Schedule 13 - Childcare and childcare vouchers
Finance Bill (except clauses 4, 5, 20, 28, 57 to 77, 86, 111 and 282 to 289, and schedules 1, 3, 11, 12, 21 and 37 to 39)
5:00 pm

Photo of Ms Dawn Primarolo

Ms Dawn Primarolo (Paymaster General, HM Treasury; Bristol South, Labour)

I cannot rule out some switching. It would be impossible to give an undertaking. The measure is about seeing a growth in the provisions for child care made by employers—because employers are doing a lot. We do not see it as a substitution. Frankly, if people were to move across from one child care provision to another as a result of the voucher, they would free up the child care place that they have left for someone else.

The hon. Gentleman chided me earlier on, saying that I should ensure that we track the provision. It is cash-limited for a specific purpose. The tax planning industry would even have to surprise me, which takes some doing now, if it could tell us how £50, cash-limited, only for child care, paid direct to the child care provider and then cashed in from the voucher issuer, with a complete audit trail, could fail to be transparent—let us wait and see. I think the hon. Gentleman was trying to have a bit of fun, given what I have had to say before about tax planning.

I turn now to the question of the self-employed. Allowing a tax deduction for the cost of child care for all working parents rather than through a targeted exemption would be expensive and poorly targeted. I will not make any bones about that—the Government just would not do it.
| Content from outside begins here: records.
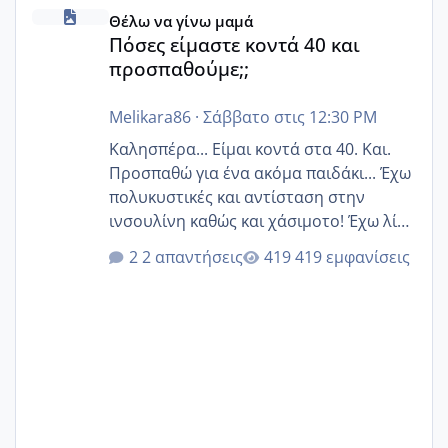
Πόσες είμαστε κοντά 40 και προσπαθούμε;;
Θέλω να γίνω μαμά
Πόσες είμαστε κοντά 40 και
προσπαθούμε;;
Melikara86
·
Σάββατο στις 12:30 PM
Καλησπέρα... Είμαι κοντά στα 40. Και.
Προσπαθώ για ένα ακόμα παιδάκι... Έχω
πολυκυστικές και αντίσταση στην
ινσουλίνη καθώς και χάσιμοτο! Έχω λίγα
κιλά παραπάνω και όσο κ αν προσπαθώ
2 απαντήσεις
419 εμφανίσεις
δεν χάνω εύκολα! Προσπαθώ για ακόμη
ένα παιδί εδώ και 1,5 χρόνο! Θέλετε να
γράψετε όσες κοπέλες είστε σε
παρόμοια φάση;; Αυτή την στιγμή έχω
δύο χαμένους κύκλους δεν έχω έρθει
περίοδο αυτό τον μήνα περίμενα 20 δεν
ήρθα απλά είδα λίγα ροζ έκανα υπέρηχο
την επομενη μέρα και το ενδομήτριό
We believe that financial help towards child care cost for low to middle-income families should be provided in the tax credits. Self-employed people can receive help with the cost of formal child care through the child care element of the working tax credit.
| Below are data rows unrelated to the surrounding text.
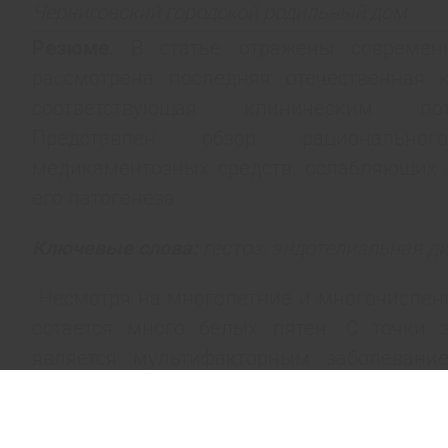
Черниговский городской родильный дом.
Резюме.
В статье отражены современн
рассмотрена последняя отечественная 
соответствующая клиническим потр
Представлен обзор рациональног
медикаментозных средств, ослабляющих 
его патогенеза.
Ключевые слова:
гестоз, эндотелиальная ди
Несмотря на многолетние и многочисленн
остается много белых пятен. С точки з
является мультифакторным заболевани
клинической характеристике, гестоз — 
триадой симптомов (отеки, протеинурия,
We believe that the whole point of the arrangements is that employers have an important role to play in helping their staff to balance their work and family lives. The measure provides the incentive to encourage employers to support their employees with child care. The Daycare Trust estimates that only one in 10 large employers currently help their staff with child care. We believe that the measure is targeted at employers, and it is right that it should be. There is help elsewhere for the self-employed and it is impossible to see how we could make a voucher system work in such a way.